En tal sentido uno de los problemas actuales del país es que no se ha erradicado el paramilitarismo y esa debería ser la prioridad número uno en cualquier proceso de paz.
Acá, por el contrario, el aparato paraestatal nunca ha desaparecido y por eso el Estado se ha desentendido de unas prácticas que surgieron desde su propio riñón.
Adicionalmente si se sigue garantizando la impunidad de quienes participaron en prácticas genocidas es muy difícil que se pueda detener la práctica genocida, por más que se detenga el conflicto. Porque son actores que se creen autorizados para continuar con esas prácticas.
Una sociedad no puede avanzar con la impunidad de genocidas. El tejido social no puede sanar si los responsables de prácticas genocidas no se hacen responsables de las consecuencias de sus acciones. Si no son atravesados por el aparato judicial, si no son sometidos a la ley, es imposible que esas conductas no se sigan repitiendo.
Una conceptualización de genocidio.
El genocidio, señala Feierstein [1], es un término que remite directamente a la idea de proceso, de acción y construcción en un espacio y tiempo determinados, implicando con ello modos de entrenamiento, legitimación y consenso que difieren de una práctica autónoma o espontánea, lo que permite vislumbrar además las acciones políticas, los modos de resistencia, legitimación y confrontación social ante las mismas.

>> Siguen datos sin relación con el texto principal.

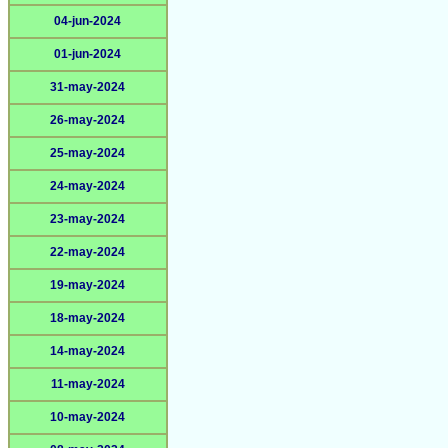
04-jun-2024
01-jun-2024
31-may-2024
26-may-2024
25-may-2024
24-may-2024
23-may-2024
22-may-2024
19-may-2024
18-may-2024
14-may-2024
11-may-2024
10-may-2024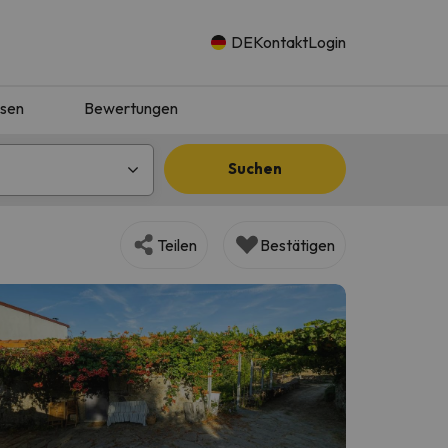
DE
Kontakt
Login
isen
Bewertungen
Suchen
Teilen
Bestätigen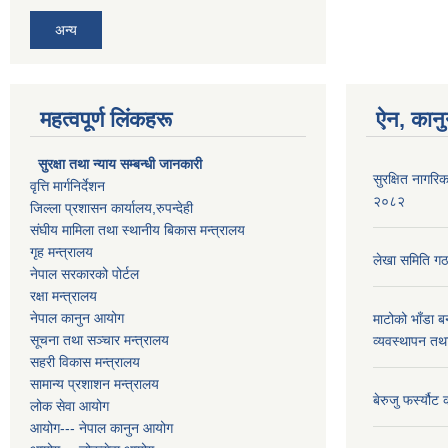
अन्य
महत्वपूर्ण लिंकहरू
ऐन, कानु
सुरक्षा तथा न्याय सम्बन्धी जानकारी
सुरक्षित नागरिक
वृत्ति मार्गनिर्देशन
२०८२
जिल्ला प्रशासन कार्यालय,रुपन्देही
संघीय मामिला तथा स्थानीय बिकास मन्त्रालय
गृह मन्त्रालय
लेखा समिति गठ
नेपाल सरकारको पोर्टल
रक्षा मन्त्रालय
नेपाल कानुन आयोग
माटोको भाँडा ब
सूचना तथा सञ्चार मन्त्रालय
व्यवस्थापन तथ
सहरी विकास मन्त्रालय
सामान्य प्रशाशन मन्त्रालय
बेरुजु फर्स्यौट
लोक सेवा आयोग
आयोग--- नेपाल कानुन आयोग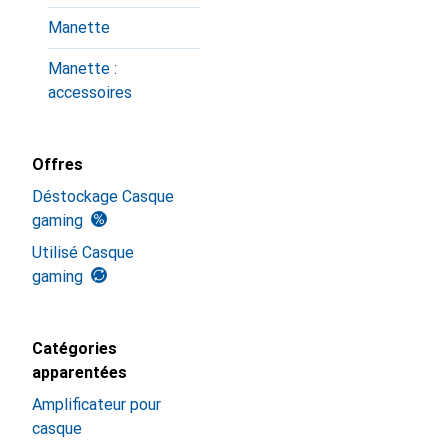
Manette
Manette :
accessoires
Offres
Déstockage Casque
gaming
Utilisé Casque
gaming
Catégories
apparentées
Amplificateur pour
casque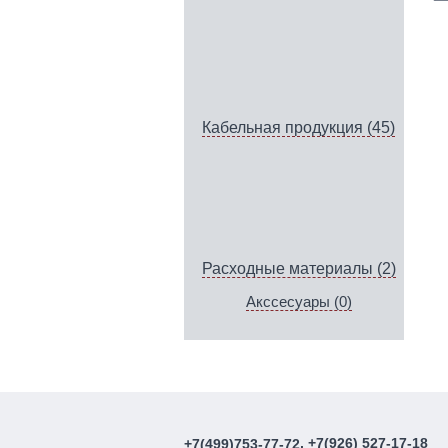
Кабельная продукция (45)
Расходные материалы (2)
Акссесуары (0)
, +7(926) 527-17-18
+7(499)753-77-72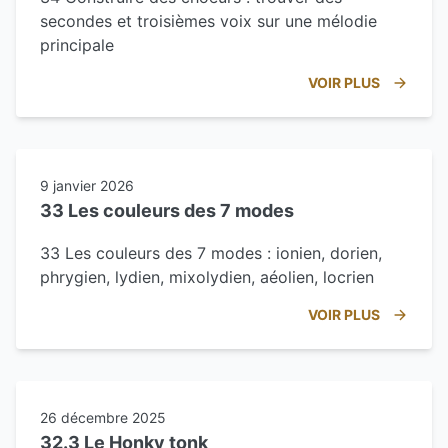
secondes et troisièmes voix sur une mélodie
principale
VOIR PLUS
9 janvier 2026
33 Les couleurs des 7 modes
33 Les couleurs des 7 modes : ionien, dorien,
phrygien, lydien, mixolydien, aéolien, locrien
VOIR PLUS
26 décembre 2025
32.3 Le Honky tonk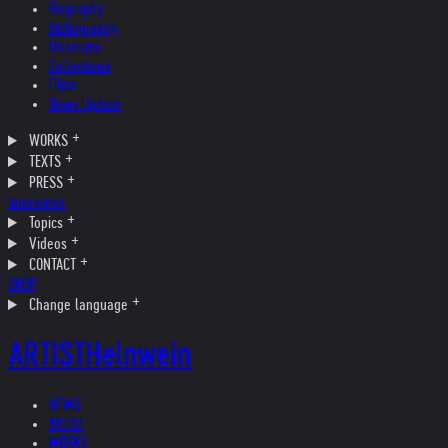
Biography
Bibliography
Museums
Collections
Films
News Update
WORKS
TEXTS
PRESS
Interviews
Topics
Videos
CONTACT
SHOP
Change language
ARTIST
Helnwein
NEWS
ARTIST
WORKS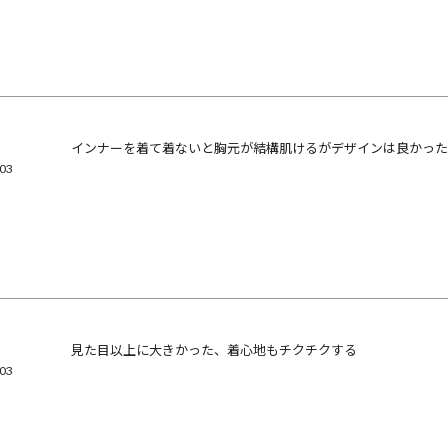
インナーを着て着ないと胸元が結構肌けるがデザインは良かった
/03
見た目以上に大きかった、着心地もチクチクする
/03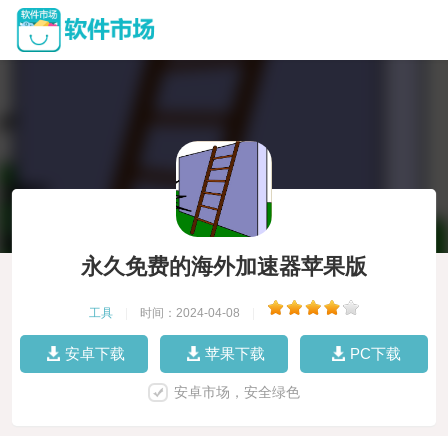
永久免费的海外加速器苹果版
工具
|
时间：2024-04-08
|
安卓下载
苹果下载
PC下载
安卓市场，安全绿色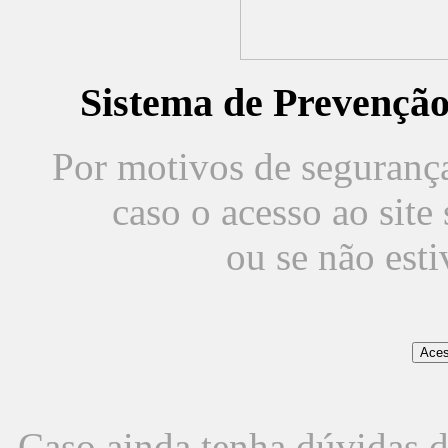
Sistema de Prevençã
Por motivos de segurança,
caso o acesso ao sit
ou se não est
Caso ainda tenha dúvidas d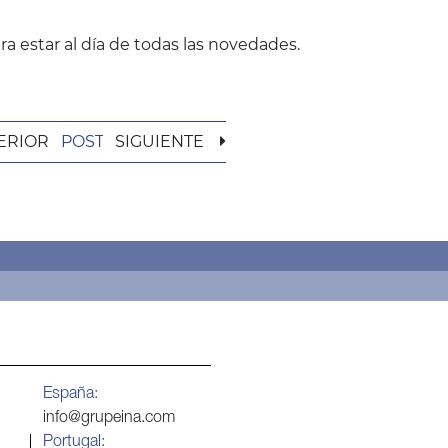
ara estar al día de todas las novedades.
ERIOR
POST
SIGUIENTE
España:
info@grupeina.com
Portugal:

El genocidio es una intención planificada. Un proyecto para transformar la identidad de un pueblo.
Un genocidio no es un homicidio, no es una suma de homicidios, no es una serie de masacres o de horrores, es algo muy específico que es el intento de destruir la identidad de un pueblo.
La característica central de este tipo de prácticas genocidas es que actúan hacia el interior de una sociedad con el propósito de clausurar aquellas relaciones que se encuentran en tensión y oposición con el poder dominante, intentando reorganizarlas por medio del terror para preservar los vínculos hegemónicos.
Se trata de una idea de poder reflejada en una estrategia orientada a reformular las relaciones sociales hacia el interior de la sociedad mediante la eliminación física y simbólica del conjunto social que ha sido previamente “negativizado”. Sus autores no se limitan solo al aniquilamiento de colectivos humanos; también se orientan a "reorganizar" las relaciones sociales hegemónicas mediante la construcción de una otredad negativa, el hostigamiento, el aislamiento, el debilitamiento sistemático, el aniquilamiento material y la realización simbólica.
En un genocidio hay distintos tipos de funciones. Lo más importante es poder desarmar al grueso de los que participan en un proceso genocida. Los principales no son los que lo diseñan, los que odian a aquella población que persiguen, sino los que obedecen. Todo un sistema montado sobre el sistema de la obediencia y de no hacerse responsable de las consecuencias de las acciones. Muchos de los genocidas no están contentos con lo que hacen, tienen problemas para asumirlo, pero lo resuelven desde la lógica de la obediencia. El elemento central para combatir la posibilidad de cualquier genocidio es poder construir en la población la idea de hacernos cargo de nuestros hechos y que en ese sentido tenemos la capacidad de oponernos a aquello que nos indigna. De resistirnos, de hacer lo que no queremos hacer. Lo que demuestra la historia de los procesos genocidas es que esto no necesariamente cuesta la vida. Hay mucha gente que se ha opuesto a procesos genocidas, a desempeñar tareas en esos procesos y se pierde el trabajo o hay un traslado —un tipo de castigo—. No es necesariamente algo que requiera un altísimo nivel de heroísmo, pero es algo que puede detener la maquinaria de la muerte.
¿Será posible generalizar la desobediencia de muchos para que los artífices de esta cruel práctica queden arrinconados?
[1] Daniel Feierstein, El genocidio como práctica social. Entre el nazismo y la experiencia argentina. Bs. As. Fondo de Cultura Económica, 2007, 405 páginas.